Go through the material underneath and show every line where the string "roofing" occurs.
★ ★ ★ ★ ★ ★ ★
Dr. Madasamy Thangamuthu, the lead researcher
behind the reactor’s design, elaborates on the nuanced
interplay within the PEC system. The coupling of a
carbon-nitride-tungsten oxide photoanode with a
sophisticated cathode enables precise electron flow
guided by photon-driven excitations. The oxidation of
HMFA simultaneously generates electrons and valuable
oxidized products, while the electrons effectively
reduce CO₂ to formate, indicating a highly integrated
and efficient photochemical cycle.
★ ★ ★ ★ ★ ★ ★
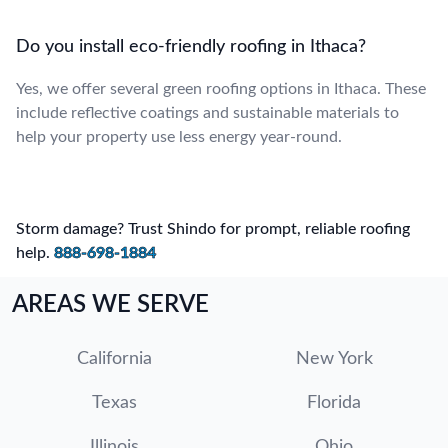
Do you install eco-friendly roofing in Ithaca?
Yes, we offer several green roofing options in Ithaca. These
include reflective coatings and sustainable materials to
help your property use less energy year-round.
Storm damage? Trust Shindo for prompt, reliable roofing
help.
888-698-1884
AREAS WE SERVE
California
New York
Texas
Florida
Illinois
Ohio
★ ★ ★ ★ ★ ★ ★
RESPONSE BELOW
Do you install eco-friendly roofing in Ithaca?
Yes, we offer several green roofing options in Ithaca. These
Storm damage? Trust Shindo for prompt, reliable roofing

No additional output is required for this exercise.